Substitute 250 MPa for ${\sigma }_Y$ and 218.164 MPa for ${\sigma }_e$.

$\begin{array}{c}{\sigma }_{\text{cr}}=\left[{0.658}^{\frac{250}{218.164}}\right]250\\ =154.753\text{MPa}\end{array}$

Calculate the allowable stress $\left({\sigma }_{all}\right)$ using the relation.

${\sigma }_{all}=\frac{{\sigma }_{\text{cr}}}{1.67}$

Substitute 154.753 MPa for ${\sigma }_{\text{cr}}$.

$\begin{array}{c}{\sigma }_{all}=\frac{154.753}{1.67}\\ =92.667\text{MPa}\end{array}$

Calculate the allowable load $\left(P_{\text{all}}\right)$ using the equation.
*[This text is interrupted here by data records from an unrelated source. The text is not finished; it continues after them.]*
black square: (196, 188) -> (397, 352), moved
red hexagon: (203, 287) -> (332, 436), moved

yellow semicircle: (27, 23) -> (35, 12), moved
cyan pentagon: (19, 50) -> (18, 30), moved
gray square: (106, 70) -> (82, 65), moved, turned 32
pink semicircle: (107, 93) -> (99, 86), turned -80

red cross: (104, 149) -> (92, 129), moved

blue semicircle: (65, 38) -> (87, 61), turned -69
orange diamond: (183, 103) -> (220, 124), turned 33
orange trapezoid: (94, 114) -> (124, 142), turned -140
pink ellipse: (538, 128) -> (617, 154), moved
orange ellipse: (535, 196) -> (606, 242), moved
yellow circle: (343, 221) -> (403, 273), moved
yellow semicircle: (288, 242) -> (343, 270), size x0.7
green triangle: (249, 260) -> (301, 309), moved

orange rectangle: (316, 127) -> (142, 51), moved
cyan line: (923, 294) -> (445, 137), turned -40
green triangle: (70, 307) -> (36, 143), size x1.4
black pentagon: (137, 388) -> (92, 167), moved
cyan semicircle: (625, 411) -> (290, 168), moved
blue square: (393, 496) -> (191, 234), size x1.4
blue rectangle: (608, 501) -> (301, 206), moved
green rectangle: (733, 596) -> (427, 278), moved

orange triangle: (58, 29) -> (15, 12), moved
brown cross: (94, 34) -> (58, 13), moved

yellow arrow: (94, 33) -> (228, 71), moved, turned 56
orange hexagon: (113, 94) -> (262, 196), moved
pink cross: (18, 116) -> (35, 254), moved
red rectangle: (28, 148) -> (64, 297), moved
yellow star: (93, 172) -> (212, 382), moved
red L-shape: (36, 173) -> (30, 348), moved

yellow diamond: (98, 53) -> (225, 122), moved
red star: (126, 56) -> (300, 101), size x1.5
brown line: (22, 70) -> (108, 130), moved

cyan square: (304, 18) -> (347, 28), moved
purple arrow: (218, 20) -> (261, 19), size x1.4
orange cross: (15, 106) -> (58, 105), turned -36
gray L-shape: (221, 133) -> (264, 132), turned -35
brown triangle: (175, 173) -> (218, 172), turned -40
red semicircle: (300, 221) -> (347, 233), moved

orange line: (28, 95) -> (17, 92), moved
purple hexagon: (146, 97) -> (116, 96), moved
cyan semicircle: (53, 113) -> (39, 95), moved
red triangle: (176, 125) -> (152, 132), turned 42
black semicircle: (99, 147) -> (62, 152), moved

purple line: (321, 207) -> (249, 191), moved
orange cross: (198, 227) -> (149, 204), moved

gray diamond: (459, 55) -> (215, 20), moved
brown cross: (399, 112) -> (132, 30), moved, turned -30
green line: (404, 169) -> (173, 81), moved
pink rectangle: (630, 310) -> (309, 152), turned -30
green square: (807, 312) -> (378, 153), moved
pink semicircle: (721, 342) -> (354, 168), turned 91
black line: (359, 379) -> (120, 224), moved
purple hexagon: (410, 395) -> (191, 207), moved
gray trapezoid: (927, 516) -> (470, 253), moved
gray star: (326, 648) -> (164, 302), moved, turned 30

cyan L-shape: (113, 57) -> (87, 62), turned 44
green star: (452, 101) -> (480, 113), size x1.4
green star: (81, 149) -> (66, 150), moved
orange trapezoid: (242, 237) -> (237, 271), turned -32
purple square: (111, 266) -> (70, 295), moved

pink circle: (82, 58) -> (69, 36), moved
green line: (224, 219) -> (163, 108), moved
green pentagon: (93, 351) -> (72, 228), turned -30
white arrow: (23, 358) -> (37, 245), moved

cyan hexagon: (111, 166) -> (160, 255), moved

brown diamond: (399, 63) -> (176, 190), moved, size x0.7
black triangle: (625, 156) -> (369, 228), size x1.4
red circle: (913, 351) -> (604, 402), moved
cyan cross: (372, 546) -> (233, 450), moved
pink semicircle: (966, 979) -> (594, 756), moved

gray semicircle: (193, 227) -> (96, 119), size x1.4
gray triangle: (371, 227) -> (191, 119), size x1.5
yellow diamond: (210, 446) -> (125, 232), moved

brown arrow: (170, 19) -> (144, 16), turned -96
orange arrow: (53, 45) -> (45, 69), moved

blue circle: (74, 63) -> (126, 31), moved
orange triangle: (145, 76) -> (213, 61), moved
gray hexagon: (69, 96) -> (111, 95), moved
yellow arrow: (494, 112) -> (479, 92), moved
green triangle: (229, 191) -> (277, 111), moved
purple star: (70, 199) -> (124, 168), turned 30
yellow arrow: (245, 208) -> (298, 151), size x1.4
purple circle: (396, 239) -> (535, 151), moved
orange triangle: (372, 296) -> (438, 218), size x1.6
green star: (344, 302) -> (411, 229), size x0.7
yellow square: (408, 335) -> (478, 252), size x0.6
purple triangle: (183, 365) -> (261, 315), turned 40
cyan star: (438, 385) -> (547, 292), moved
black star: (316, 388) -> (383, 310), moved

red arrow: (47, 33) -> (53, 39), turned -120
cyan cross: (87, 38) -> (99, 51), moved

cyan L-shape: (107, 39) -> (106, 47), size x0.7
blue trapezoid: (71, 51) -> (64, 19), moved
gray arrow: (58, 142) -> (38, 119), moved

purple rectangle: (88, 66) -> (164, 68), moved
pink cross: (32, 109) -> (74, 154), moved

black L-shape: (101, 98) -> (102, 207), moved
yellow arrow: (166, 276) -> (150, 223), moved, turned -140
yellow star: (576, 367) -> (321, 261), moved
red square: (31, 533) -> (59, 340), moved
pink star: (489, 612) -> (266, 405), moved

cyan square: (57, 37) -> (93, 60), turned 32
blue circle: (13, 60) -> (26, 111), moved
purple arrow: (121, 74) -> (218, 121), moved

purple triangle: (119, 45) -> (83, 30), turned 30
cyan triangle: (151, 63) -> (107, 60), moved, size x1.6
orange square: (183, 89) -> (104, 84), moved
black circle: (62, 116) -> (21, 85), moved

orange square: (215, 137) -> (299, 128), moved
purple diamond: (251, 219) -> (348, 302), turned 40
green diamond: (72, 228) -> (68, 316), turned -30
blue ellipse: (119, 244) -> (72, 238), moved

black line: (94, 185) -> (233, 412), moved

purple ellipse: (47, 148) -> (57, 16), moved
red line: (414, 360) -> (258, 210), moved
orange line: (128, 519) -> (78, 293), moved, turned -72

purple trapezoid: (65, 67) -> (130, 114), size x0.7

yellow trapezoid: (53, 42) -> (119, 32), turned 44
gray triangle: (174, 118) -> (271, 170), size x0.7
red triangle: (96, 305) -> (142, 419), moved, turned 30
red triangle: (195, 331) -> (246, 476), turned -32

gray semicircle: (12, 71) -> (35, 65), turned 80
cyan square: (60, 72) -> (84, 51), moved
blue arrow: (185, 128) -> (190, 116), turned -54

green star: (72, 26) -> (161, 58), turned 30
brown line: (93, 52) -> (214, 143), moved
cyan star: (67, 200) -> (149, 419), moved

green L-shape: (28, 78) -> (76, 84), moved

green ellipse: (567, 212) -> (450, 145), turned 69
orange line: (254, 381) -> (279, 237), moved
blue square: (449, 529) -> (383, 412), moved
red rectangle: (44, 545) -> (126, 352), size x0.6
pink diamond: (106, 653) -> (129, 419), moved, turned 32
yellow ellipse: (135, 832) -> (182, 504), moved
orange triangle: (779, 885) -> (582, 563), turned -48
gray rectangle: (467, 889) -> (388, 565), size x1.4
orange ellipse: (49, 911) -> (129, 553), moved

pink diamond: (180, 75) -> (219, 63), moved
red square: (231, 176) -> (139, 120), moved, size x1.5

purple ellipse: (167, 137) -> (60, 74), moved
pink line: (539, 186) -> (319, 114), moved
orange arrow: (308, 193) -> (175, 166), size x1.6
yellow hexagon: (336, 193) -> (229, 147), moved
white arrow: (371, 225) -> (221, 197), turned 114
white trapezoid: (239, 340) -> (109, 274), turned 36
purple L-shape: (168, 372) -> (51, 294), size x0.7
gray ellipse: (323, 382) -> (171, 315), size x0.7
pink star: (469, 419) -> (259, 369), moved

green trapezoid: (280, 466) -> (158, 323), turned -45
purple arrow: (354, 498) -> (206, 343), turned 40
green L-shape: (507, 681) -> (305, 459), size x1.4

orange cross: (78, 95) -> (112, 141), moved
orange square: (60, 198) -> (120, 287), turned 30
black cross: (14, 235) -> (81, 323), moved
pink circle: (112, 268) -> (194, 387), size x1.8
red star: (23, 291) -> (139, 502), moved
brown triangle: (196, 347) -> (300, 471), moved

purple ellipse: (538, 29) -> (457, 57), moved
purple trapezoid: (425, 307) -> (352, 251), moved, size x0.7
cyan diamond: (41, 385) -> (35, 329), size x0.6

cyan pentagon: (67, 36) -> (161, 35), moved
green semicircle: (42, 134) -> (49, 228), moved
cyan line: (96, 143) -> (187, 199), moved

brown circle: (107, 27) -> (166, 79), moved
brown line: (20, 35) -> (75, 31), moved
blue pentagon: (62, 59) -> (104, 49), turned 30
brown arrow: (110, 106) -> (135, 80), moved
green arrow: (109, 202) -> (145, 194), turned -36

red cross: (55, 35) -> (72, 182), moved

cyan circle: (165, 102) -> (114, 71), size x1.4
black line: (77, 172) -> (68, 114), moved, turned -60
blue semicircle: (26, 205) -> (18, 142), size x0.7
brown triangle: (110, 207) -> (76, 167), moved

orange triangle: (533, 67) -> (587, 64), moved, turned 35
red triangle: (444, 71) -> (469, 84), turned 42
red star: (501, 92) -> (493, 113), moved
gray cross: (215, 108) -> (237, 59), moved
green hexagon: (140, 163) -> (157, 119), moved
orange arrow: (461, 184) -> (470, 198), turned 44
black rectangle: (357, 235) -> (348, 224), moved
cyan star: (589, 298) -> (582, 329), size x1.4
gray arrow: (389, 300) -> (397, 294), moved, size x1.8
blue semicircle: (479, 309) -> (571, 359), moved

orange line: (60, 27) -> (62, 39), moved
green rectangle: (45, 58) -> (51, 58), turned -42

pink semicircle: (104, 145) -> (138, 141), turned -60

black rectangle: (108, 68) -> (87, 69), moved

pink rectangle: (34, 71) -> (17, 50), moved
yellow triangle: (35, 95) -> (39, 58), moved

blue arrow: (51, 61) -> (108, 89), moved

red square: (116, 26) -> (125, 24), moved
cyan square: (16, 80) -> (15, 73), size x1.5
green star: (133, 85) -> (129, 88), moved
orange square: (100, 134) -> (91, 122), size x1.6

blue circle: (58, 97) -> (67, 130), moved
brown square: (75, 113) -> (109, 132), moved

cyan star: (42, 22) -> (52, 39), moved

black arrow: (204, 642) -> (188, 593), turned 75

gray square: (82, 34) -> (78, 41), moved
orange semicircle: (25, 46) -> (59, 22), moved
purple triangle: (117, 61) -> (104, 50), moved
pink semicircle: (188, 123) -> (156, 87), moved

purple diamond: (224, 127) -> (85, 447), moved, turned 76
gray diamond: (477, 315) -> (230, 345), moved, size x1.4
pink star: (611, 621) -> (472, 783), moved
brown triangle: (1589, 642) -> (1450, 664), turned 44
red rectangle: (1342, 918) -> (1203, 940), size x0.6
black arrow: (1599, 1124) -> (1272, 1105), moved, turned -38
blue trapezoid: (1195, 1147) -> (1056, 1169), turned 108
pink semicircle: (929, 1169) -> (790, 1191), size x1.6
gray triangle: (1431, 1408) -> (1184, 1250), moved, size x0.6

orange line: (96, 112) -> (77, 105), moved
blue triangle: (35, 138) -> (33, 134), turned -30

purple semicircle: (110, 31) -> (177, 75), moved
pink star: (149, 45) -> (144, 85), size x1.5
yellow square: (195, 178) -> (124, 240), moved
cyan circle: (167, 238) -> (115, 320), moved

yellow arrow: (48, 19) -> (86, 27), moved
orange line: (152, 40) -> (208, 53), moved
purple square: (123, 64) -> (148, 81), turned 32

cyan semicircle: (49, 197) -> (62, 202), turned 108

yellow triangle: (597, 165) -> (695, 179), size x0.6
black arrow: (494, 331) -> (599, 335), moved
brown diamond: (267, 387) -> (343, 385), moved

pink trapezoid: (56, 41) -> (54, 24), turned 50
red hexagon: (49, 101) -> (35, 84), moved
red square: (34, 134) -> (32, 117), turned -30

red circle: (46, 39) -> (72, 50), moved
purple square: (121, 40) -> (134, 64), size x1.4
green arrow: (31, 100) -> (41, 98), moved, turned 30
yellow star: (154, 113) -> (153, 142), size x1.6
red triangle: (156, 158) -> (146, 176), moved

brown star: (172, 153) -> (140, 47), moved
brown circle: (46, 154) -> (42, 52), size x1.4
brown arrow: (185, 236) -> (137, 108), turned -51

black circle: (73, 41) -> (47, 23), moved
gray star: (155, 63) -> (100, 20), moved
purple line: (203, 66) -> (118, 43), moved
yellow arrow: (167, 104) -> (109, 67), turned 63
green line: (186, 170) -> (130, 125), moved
$P_{\text{all}}={\sigma }_{\text{all}}A$

Substitute 92.667 MPa for ${\sigma }_{\text{all}}$ and $2\left(1,770\right){\text{mm}}^2$ for A.

$\begin{array}{c}{P}_{\text{all}}=92.667\times 2\left(1,770\right)\\ =328.04\times {10}^3\text{N}\times \frac{\text{1}\text{kN}}{\text{1,000}\text{N}}\\ =328.04\text{kN}\end{array}$

The centric load is less than the allowable load. Hence, the design is unsafe.

$P_{\text{all}}=328.04\text{kN}>P=325\text{kN}$

Therefore, the lightest angle that can be used for the design is $\underset{\_}{\text{L}89\times 64\times 12.7\text{mm}}$.